Merger of Hazelden and Betty Ford Center Approved
California has approved the merger of the Hazelden Foundation and the Betty Ford Center, the Star Tribune reports. The new organization will be called the Hazelden Betty Ford Foundation. It will be the nation’s largest nonprofit treatment organization.
In a statement, Mark Mishek, President and CEO of the merged organization, said, “We are now well-positioned to respond to the challenges and opportunities presented by health care reform and the rapidly changing marketplace. Together, we will be able to better utilize the addiction treatment field’s most extensive expertise, knowledge and data to accelerate innovation in treating the chronic disease of addiction and expand our already robust national system of care.
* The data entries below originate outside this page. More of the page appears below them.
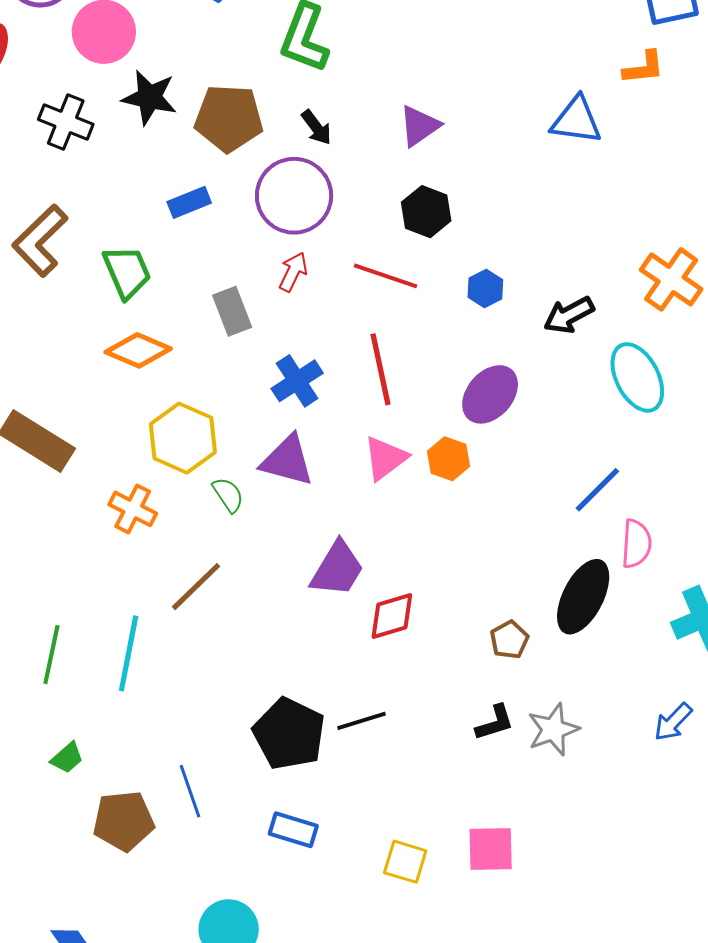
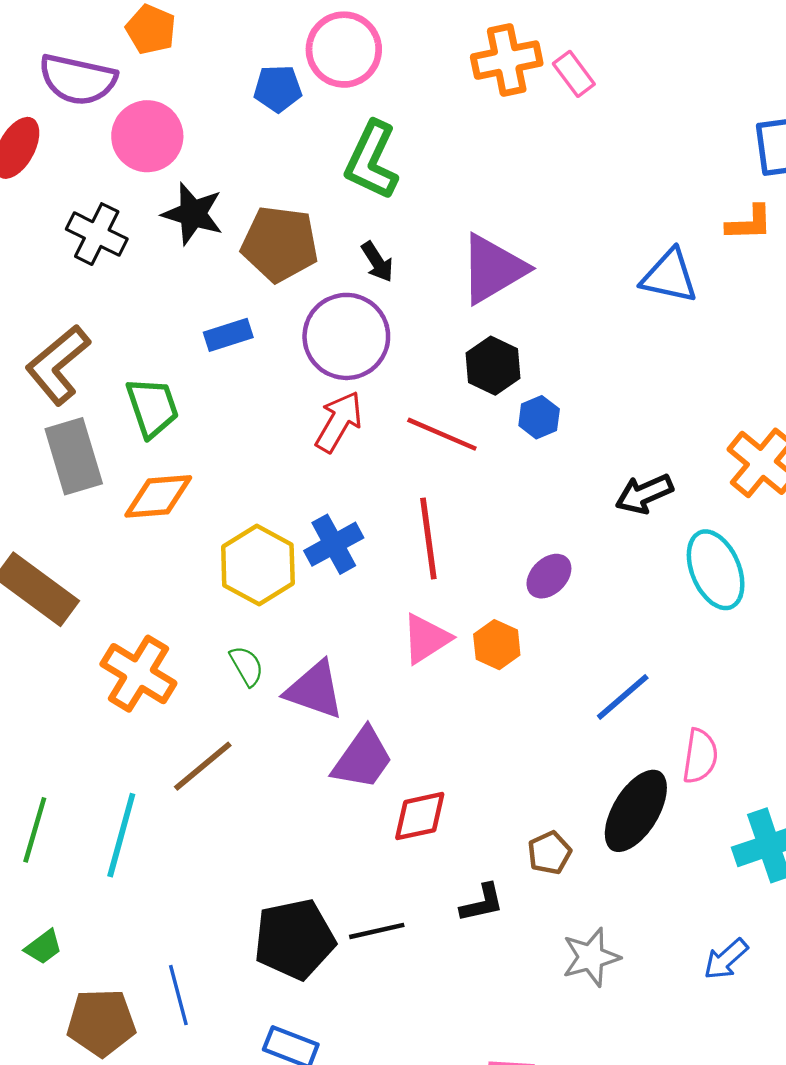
purple triangle: (419, 126) -> (493, 269), size x1.5
red arrow: (293, 272) -> (339, 422), size x1.4
blue hexagon: (485, 289) -> (539, 417), moved
gray rectangle: (232, 311) -> (74, 456), moved, size x1.4
orange diamond: (138, 350) -> (158, 496), turned -32
purple ellipse: (490, 394) -> (549, 576), size x0.7
yellow hexagon: (183, 438) -> (258, 565), moved
purple triangle: (287, 460) -> (315, 690), moved
blue line: (597, 490) -> (623, 697), moved
orange cross: (133, 509) -> (138, 674), size x1.4
black L-shape: (495, 723) -> (482, 903), moved
black pentagon: (289, 734) -> (294, 939), turned 30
Together, we will be better able to help all those who seek recovery find it.”
Analysts said the merger will allow the organizations to reduce administrative costs, and to bring treatment into more outpatient settings. Each organization has its own specialties, such as Betty Ford’s programs for treating chronic pain and addiction, and Hazelden’s programs for treating health care professionals and young people, the article notes.
The combined organization operates 15 sites in nine states. It will be headquartered in Center City, Minnesota, where Hazelden is based. It offers residential and outpatient services, a publishing house, an addiction research center and an accredited graduate school of addiction studies. The Betty Ford Center in Rancho Mirage, California will keep its name. It will add the tagline: “a part of the Hazelden Betty Ford Foundation.”
The boards of both organizations announced last June that they were considering a formal alliance. At the time, officials at both organizations said one incentive for a possible alliance was the Affordable Care Act, which is expected to greatly increase the number of Americans who will receive health care coverage.